Disable multimodal cache for generation backends that support it.

generate_stage2_caption

bool

False

Enable a second‑pass caption for refinement.

stage2_prompt_text

str | None

None

Custom prompt for stage‑2 caption refinement.

verbose

bool

False

Emit additional logs during generation.

Table 28 Caption enhancement parameters#

Parameter

Type

Default

Description

model_dir

str

"models/qwen"

Directory for language‑model weights; downloaded per node if missing.

model_variant

{“qwen”}

"qwen"

Language‑model variant.

prompt_variant

{“default”, “av-surveillance”}

"default"

Built‑in enhancement prompt when prompt_text is not provided.

prompt_text

str | None

None

Custom enhancement prompt. When set, overrides prompt_variant.

model_batch_size

int

128

Batch size for enhancement generation.

fp8

bool

False

Use FP8 weights when available.

max_output_tokens

int

512

Maximum number of tokens to generate per enhanced caption.

verbose

bool

False

Emit additional logs during enhancement.

Preview Generation#

Generate lightweight .webp previews for each caption window to support review and QA workflows. A dedicated PreviewStage reads per-window mp4 bytes and encodes WebP using ffmpeg.

Preview Parameters#

  • target_fps (default 1.0): Target frames per second for preview generation.

  • target_height (default 240): Output height. Width auto-scales to preserve aspect ratio.

  • compression_level (range 0–6, default 6): WebP compression level. 0 is lossless; higher values reduce size with lower quality.

  • quality (range 0–100, default 50): WebP quality. Higher values increase quality and size.

  • num_cpus_per_worker (default 4.0): Number of CPU threads mapped to ffmpeg -threads.

  • verbose (default False): Emit more logs.

Behavior notes:

  • If the input frame rate is lower than target_fps or the input height is lower than target_height, the stage logs a warning and preview quality can degrade.

  • If ffmpeg fails, the stage logs the error and skips assigning preview bytes for that window.

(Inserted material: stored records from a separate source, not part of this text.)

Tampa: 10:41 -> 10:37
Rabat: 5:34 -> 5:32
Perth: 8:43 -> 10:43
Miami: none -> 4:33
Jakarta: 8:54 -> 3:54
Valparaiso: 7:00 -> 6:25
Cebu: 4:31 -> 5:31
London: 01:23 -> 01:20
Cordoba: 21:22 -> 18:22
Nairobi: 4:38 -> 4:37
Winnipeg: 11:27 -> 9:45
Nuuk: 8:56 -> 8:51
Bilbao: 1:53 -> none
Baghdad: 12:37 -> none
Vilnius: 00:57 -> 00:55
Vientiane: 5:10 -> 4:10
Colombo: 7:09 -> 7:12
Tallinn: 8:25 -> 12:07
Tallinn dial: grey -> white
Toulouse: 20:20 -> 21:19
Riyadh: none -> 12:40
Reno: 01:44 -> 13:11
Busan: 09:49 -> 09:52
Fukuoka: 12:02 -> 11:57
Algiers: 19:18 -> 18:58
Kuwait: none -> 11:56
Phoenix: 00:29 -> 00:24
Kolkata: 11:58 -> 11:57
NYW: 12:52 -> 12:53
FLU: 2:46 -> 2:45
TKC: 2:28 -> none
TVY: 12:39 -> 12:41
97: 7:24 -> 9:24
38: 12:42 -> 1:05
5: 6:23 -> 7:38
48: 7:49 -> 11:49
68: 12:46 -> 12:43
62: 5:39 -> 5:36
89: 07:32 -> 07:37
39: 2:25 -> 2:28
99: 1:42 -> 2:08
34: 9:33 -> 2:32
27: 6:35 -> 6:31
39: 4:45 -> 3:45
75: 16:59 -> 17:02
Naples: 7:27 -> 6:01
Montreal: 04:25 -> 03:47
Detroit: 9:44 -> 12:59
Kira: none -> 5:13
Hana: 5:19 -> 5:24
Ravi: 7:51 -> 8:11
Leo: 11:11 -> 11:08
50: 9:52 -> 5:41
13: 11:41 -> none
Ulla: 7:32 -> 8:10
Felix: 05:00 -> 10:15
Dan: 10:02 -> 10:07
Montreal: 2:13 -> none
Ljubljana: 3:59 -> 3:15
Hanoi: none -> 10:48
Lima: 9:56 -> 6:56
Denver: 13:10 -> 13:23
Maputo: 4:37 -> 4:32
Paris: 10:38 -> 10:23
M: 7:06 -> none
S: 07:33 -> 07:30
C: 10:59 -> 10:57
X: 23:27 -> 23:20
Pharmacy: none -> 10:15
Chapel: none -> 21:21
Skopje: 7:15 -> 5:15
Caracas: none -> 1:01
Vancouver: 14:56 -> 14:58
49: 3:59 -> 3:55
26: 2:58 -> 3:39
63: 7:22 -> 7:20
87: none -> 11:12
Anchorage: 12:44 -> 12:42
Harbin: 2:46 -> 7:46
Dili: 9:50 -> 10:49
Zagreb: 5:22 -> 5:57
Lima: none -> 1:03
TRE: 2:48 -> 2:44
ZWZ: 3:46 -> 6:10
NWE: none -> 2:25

Example: Configure PreviewStage#

from nemo_curator.stages.video.preview.preview import PreviewStage

preview = PreviewStage(
    target_fps=1.0,
    target_height=240,
    compression_level=6,
    quality=50,
    num_cpus_per_worker=4.0,
    verbose=False,
)

Outputs#

The stage writes .webp files under the previews/ directory that ClipWriterStage manages. Use the helper to resolve the path:

from nemo_curator.stages.video.io.clip_writer import ClipWriterStage
previews_dir = ClipWriterStage.get_output_path_previews("/outputs")

Refer to Save & Export for directory structure and file locations: Save & Export.

Requirements and Troubleshooting#

  • ffmpeg with WebP (libwebp) support must be available in the environment.

  • If you observe warnings about low frame rate or height, consider lowering target_fps or target_height to better match inputs.

  • On encoding errors, check logs for the ffmpeg command and output to diagnose missing encoders.